= Assigned task =
Word for word, repeat the entries, minus the pictures.

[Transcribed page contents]
-=-=-=-=-

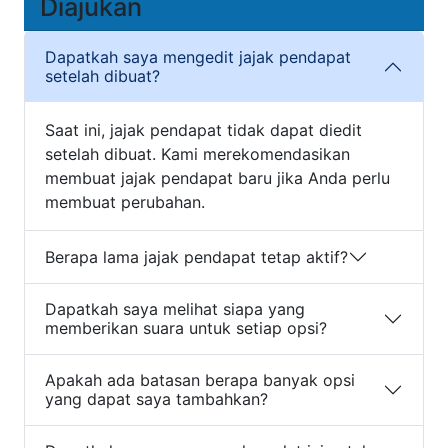
Diajukan
Dapatkah saya mengedit jajak pendapat
setelah dibuat?
Saat ini, jajak pendapat tidak dapat diedit
setelah dibuat. Kami merekomendasikan
membuat jajak pendapat baru jika Anda perlu
membuat perubahan.
Berapa lama jajak pendapat tetap aktif?
Dapatkah saya melihat siapa yang
memberikan suara untuk setiap opsi?
Apakah ada batasan berapa banyak opsi
yang dapat saya tambahkan?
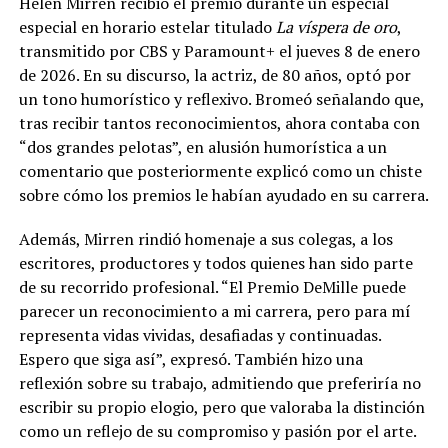
Helen Mirren recibió el premio durante un especial
especial en horario estelar titulado
La víspera de oro
,
transmitido por CBS y Paramount+ el jueves 8 de enero
de 2026. En su discurso, la actriz, de 80 años, optó por
un tono humorístico y reflexivo. Bromeó señalando que,
tras recibir tantos reconocimientos, ahora contaba con
“dos grandes pelotas”, en alusión humorística a un
comentario que posteriormente explicó como un chiste
sobre cómo los premios le habían ayudado en su carrera.
Además, Mirren rindió homenaje a sus colegas, a los
escritores, productores y todos quienes han sido parte
de su recorrido profesional. “El Premio DeMille puede
parecer un reconocimiento a mi carrera, pero para mí
representa vidas vividas, desafiadas y continuadas.
Espero que siga así”, expresó. También hizo una
reflexión sobre su trabajo, admitiendo que preferiría no
escribir su propio elogio, pero que valoraba la distinción
como un reflejo de su compromiso y pasión por el arte.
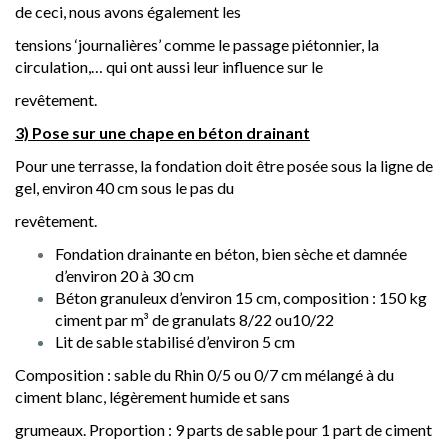
de ceci, nous avons également les
tensions ‘journalières’ comme le passage piétonnier, la
circulation,… qui ont aussi leur influence sur le
revêtement.
3) Pose sur une chape en béton drainant
Pour une terrasse, la fondation doit être posée sous la ligne de
gel, environ 40 cm sous le pas du
revêtement.
Fondation drainante en béton, bien sèche et damnée
d’environ 20 à 30 cm
Béton granuleux d’environ 15 cm, composition : 150 kg
ciment par m³ de granulats 8/22 ou10/22
Lit de sable stabilisé d’environ 5 cm
Composition : sable du Rhin 0/5 ou 0/7 cm mélangé à du
ciment blanc, légèrement humide et sans
grumeaux. Proportion : 9 parts de sable pour 1 part de ciment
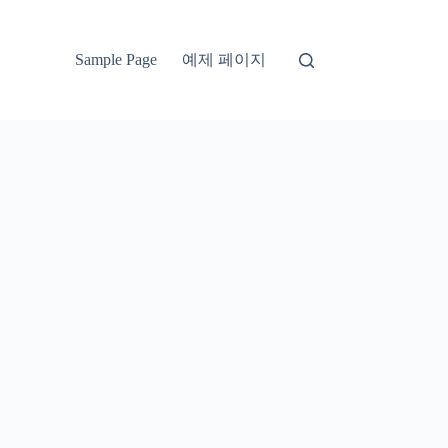
예제 페이지
Sample Page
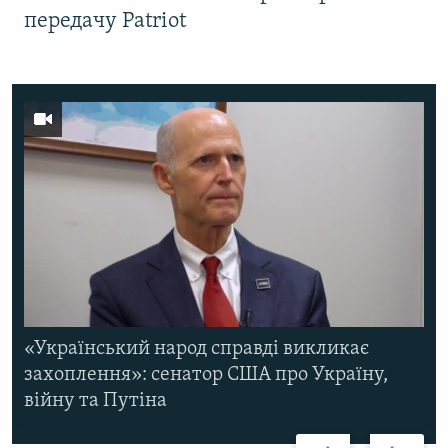
передачу Patriot
«Український народ справді викликає
захоплення»: сенатор США про Україну,
війну та Путіна
Назад
Вперед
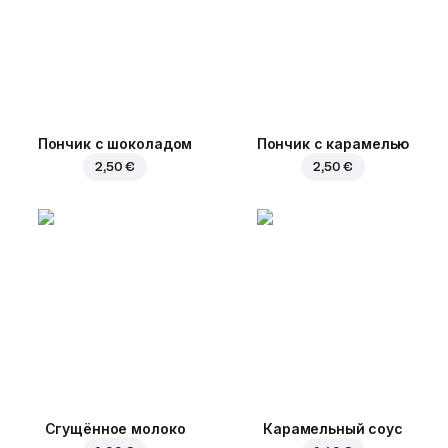
Пончик с шоколадом
Пончик с карамелью
2,50 €
2,50 €
Сгущённое молоко
Карамельный соус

-=-=-=-=-

= Finished task =
Diajukan
Dapatkah saya mengedit jajak pendapat
setelah dibuat?
Saat ini, jajak pendapat tidak dapat diedit
setelah dibuat. Kami merekomendasikan
membuat jajak pendapat baru jika Anda perlu
membuat perubahan.
Berapa lama jajak pendapat tetap aktif?
Dapatkah saya melihat siapa yang
memberikan suara untuk setiap opsi?
Apakah ada batasan berapa banyak opsi
yang dapat saya tambahkan?
Helen Mirren recibió el premio durante un especial
especial en horario estelar titulado
La víspera de oro
,
transmitido por CBS y Paramount+ el jueves 8 de enero
de 2026. En su discurso, la actriz, de 80 años, optó por
un tono humorístico y reflexivo. Bromeó señalando que,
tras recibir tantos reconocimientos, ahora contaba con
“dos grandes pelotas”, en alusión humorística a un
comentario que posteriormente explicó como un chiste
sobre cómo los premios le habían ayudado en su carrera.
Además, Mirren rindió homenaje a sus colegas, a los
escritores, productores y todos quienes han sido parte
de su recorrido profesional. “El Premio DeMille puede
parecer un reconocimiento a mi carrera, pero para mí
representa vidas vividas, desafiadas y continuadas.
Espero que siga así”, expresó. También hizo una
reflexión sobre su trabajo, admitiendo que preferiría no
escribir su propio elogio, pero que valoraba la distinción
como un reflejo de su compromiso y pasión por el arte.
de ceci, nous avons également les
tensions ‘journalières’ comme le passage piétonnier, la
circulation,… qui ont aussi leur influence sur le
revêtement.
3) Pose sur une chape en béton drainant
Pour une terrasse, la fondation doit être posée sous la ligne de
gel, environ 40 cm sous le pas du
revêtement.
Fondation drainante en béton, bien sèche et damnée
d’environ 20 à 30 cm
Béton granuleux d’environ 15 cm, composition : 150 kg
ciment par m³ de granulats 8/22 ou10/22
Lit de sable stabilisé d’environ 5 cm
Composition : sable du Rhin 0/5 ou 0/7 cm mélangé à du
ciment blanc, légèrement humide et sans
grumeaux. Proportion : 9 parts de sable pour 1 part de ciment
예제 페이지
Sample Page
передачу Patriot
«Український народ справді викликає
захоплення»: сенатор США про Україну,
війну та Путіна
Назад
Вперед
Пончик с шоколадом
Пончик с карамелью
2,50 €
2,50 €
Сгущённое молоко
Карамельный соус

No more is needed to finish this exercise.